Task description: Look through the entries below and count every line in which "sharks" appears; reply with the number only.
-*-*-
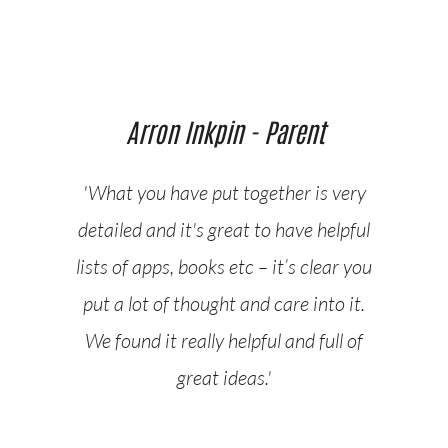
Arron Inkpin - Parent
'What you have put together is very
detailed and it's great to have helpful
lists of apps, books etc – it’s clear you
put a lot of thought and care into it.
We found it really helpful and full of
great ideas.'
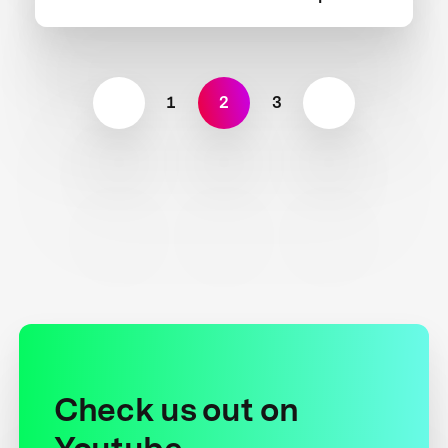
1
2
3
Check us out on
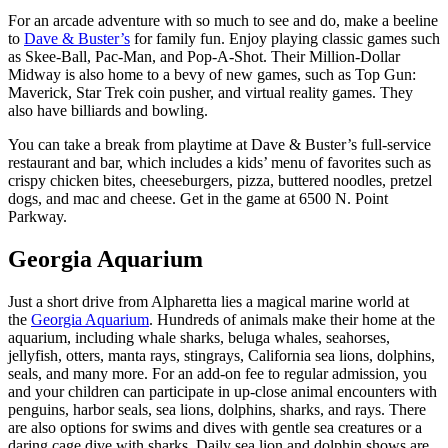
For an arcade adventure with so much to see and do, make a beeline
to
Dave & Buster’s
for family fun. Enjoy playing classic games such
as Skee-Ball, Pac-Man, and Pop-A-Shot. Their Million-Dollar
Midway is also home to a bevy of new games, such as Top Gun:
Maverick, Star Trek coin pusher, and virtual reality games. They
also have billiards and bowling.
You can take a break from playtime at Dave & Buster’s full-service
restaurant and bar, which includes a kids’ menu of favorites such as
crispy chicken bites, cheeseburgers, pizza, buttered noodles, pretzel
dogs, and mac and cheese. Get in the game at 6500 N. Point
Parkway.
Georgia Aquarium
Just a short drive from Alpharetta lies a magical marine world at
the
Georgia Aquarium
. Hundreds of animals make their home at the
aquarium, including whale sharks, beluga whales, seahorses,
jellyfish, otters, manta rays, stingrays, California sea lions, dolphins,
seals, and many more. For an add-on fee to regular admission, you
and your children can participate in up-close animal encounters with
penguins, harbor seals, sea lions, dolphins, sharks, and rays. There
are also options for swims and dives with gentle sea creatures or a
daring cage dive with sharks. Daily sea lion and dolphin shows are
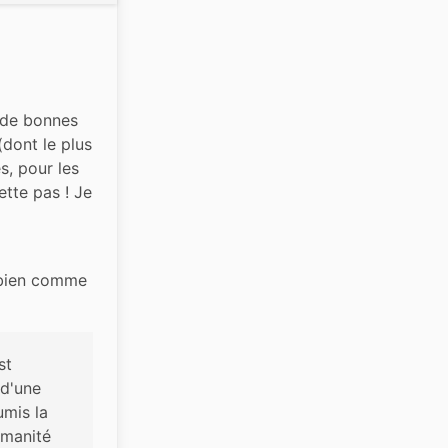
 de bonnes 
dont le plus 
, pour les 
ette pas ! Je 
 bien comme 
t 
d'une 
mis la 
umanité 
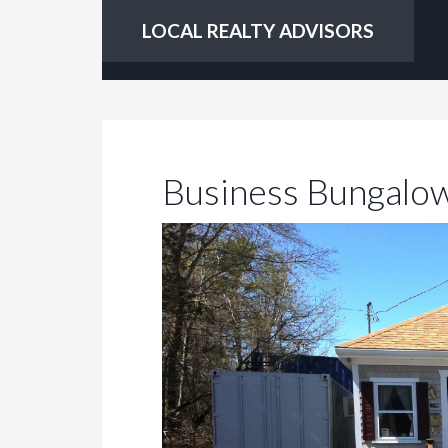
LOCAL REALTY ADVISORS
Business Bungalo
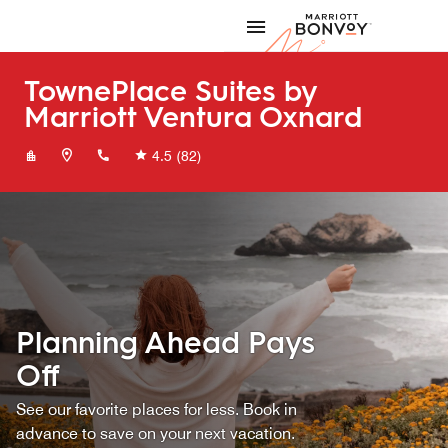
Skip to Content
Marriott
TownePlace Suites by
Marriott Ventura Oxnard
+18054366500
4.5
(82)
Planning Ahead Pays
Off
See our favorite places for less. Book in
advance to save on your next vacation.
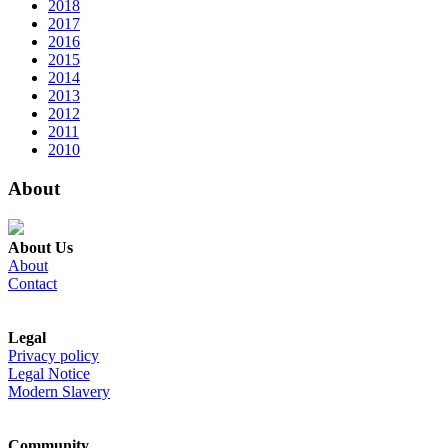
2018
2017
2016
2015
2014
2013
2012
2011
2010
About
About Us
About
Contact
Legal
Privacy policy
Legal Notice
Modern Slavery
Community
-*-*-
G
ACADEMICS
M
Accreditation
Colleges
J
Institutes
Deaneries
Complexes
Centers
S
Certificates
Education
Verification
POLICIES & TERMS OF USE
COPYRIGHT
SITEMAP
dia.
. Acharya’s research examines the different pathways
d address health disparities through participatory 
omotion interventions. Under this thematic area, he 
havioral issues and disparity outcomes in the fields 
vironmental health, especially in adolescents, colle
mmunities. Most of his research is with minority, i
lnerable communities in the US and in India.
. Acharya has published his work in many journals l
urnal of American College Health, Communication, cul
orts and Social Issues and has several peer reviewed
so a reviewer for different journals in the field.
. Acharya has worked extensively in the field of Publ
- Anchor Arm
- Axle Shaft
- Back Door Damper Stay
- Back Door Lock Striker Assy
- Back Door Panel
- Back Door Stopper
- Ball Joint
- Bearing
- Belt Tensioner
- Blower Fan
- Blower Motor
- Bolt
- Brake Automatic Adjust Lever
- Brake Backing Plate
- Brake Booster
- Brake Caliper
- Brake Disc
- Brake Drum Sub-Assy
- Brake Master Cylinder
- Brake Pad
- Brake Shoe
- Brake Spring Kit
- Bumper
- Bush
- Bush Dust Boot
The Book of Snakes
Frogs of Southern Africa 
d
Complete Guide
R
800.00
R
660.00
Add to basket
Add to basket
-*-*-
Response area: 3